Note that because the volume of incoming data from multiple HIS systems is very high, a real-time rules engine, real-time analytics engine or real-time BI engine is not recommended, since this will impose an abnormally high processing load on the system integration framework’s database. Instead, these engines operate on clinical data (indeed, non-clinical data too) in an offline, batch mode, normally at times when the users’ load on the system is minimal.
These engines analyze the data in the EMR database and look for patterns, such as worsening health conditions of a patient, increasing visits of a patient to various hospitals, missed or erratic medications, conflicting health reports or allergy information for a patient, and much more. The results of the analysis are useful to physicians and insurance companies in improving their services to patients/customers.
Business Services (APIs)
The business functions of the system integration framework, such as “PullDataFromHIS1” or “GetPatientDataAsCCDA” or “ExportPatientEMRAsHL7” will be consumed by applications (B2B) and users (B2C). Therefore, such functions must be exposed as externally accessible, secure APIs.

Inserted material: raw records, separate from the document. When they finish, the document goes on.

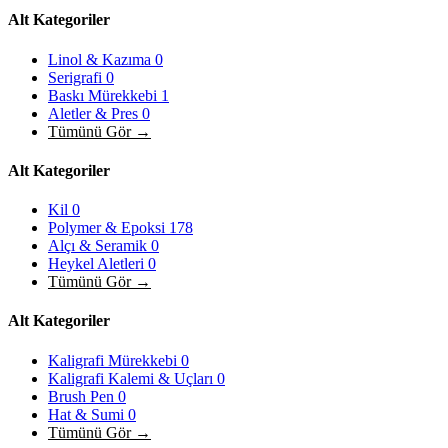
Alt Kategoriler
Linol & Kazıma
0
Serigrafi
0
Baskı Mürekkebi
1
Aletler & Pres
0
Tümünü Gör →
Alt Kategoriler
Kil
0
Polymer & Epoksi
178
Alçı & Seramik
0
Heykel Aletleri
0
Tümünü Gör →
Alt Kategoriler
Kaligrafi Mürekkebi
0
Kaligrafi Kalemi & Uçları
0
Brush Pen
0
Hat & Sumi
0
Tümünü Gör →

The APIs can be based on any open protocol, transport and messaging standards, though the recommended ones are SOAP or JSON protocols traveling over REST or HTTP or JMS, being carried as HL7 or CCDA messages. If the APIs will be consumed or called by internal or intranet applications, then they need not be secure, but if they are meant to be used by external, 3rd party applications and users, then they will need to be secured using SSL.
Such APIs will typically perform functions such as create, start, stop or modify workflows, retrieve data from HIS systems, consolidate data from multiple disparate HIS systems, send messages/data to HIS systems, monitor the health of the framework and HIS systems, and query the HIS systems for business analytics and intelligence information.
It is important to note that typically, the business service APIs are the only interfaces that the framework will publicly expose to the external world. Internal functions, services, workflows and processes of the framework cannot and should not be exposed as APIs because of security and stability concerns.